» **ACTIVITY**
Only a number is wanted here: the count of lines in the entries below that include the word "Разработка".
════════
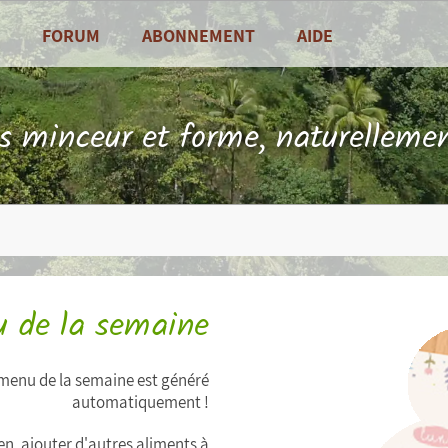
FORUM
ABONNEMENT
AIDE
alités
Foire Aux Questions
sine
Contact
ls minceur et forme, naturellemen
es de saison
 de la semaine
e menu de la semaine est généré
automatiquement !
n, ajouter d'autres aliments à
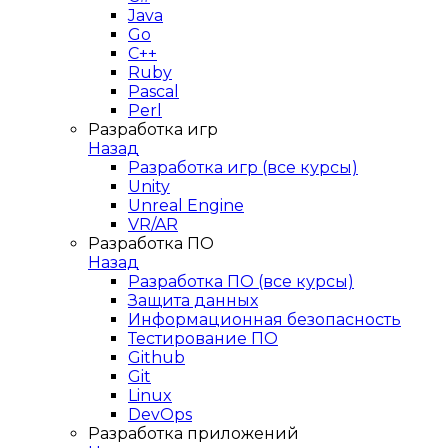
Java
Go
C++
Ruby
Pascal
Perl
Разработка игр
Назад
Разработка игр (все курсы)
Unity
Unreal Engine
VR/AR
Разработка ПО
Назад
Разработка ПО (все курсы)
Защита данных
Информационная безопасность
Тестирование ПО
Github
Git
Linux
DevOps
Разработка приложений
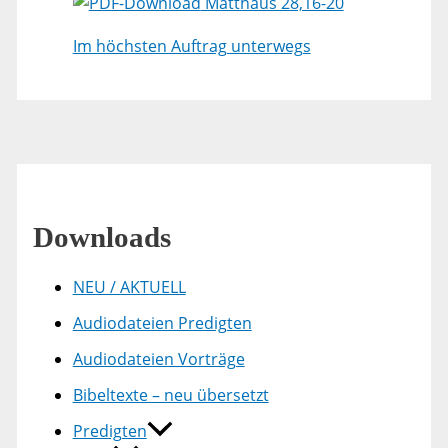
Matthäus 28,16-20
Im höchsten Auftrag unterwegs
Downloads
NEU / AKTUELL
Audiodateien Predigten
Audiodateien Vorträge
Bibeltexte – neu übersetzt
Predigten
════════
» **SOLVED PROBLEM**
5